▶ _Task objective_
Nothing after the line with "Consider airport altitudes, outside" belongs in the copy; extract the lines below from the top through that line, pictures left out.
── Information supplied
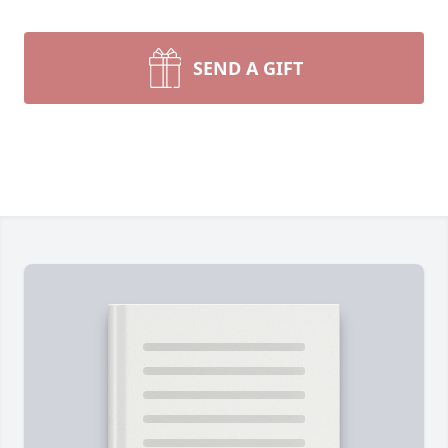
SEND A GIFT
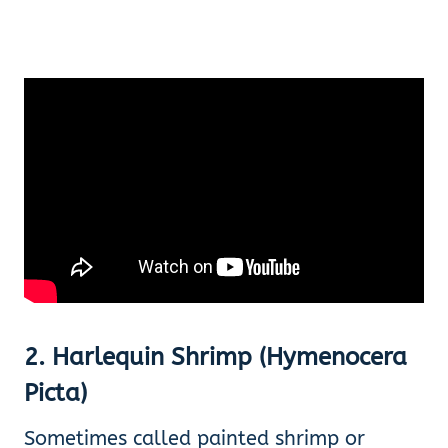
2
.
Harlequin Shrimp (Hymenocera
Picta)
Sometimes called painted shrimp or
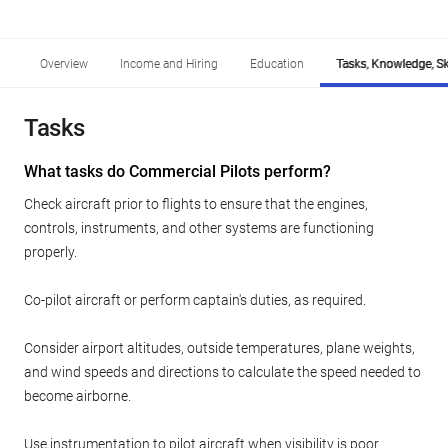
Overview
Income and Hiring
Education
Tasks, Knowledge, Ski
Tasks
What tasks do Commercial Pilots perform?
Check aircraft prior to flights to ensure that the engines,
controls, instruments, and other systems are functioning
properly.
Co-pilot aircraft or perform captain's duties, as required.
Consider airport altitudes, outside temperatures, plane weights,
and wind speeds and directions to calculate the speed needed to
become airborne.
Use instrumentation to pilot aircraft when visibility is poor.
────
▶ _Reply to the task_
SEND A GIFT
2
.
Harlequin Shrimp (Hymenocera
Picta)
Sometimes called painted shrimp or
Overview
Income and Hiring
Education
Tasks, Knowledge, Ski
Tasks
What tasks do Commercial Pilots perform?
Check aircraft prior to flights to ensure that the engines,
controls, instruments, and other systems are functioning
properly.
Co-pilot aircraft or perform captain's duties, as required.
Consider airport altitudes, outside temperatures, plane weights,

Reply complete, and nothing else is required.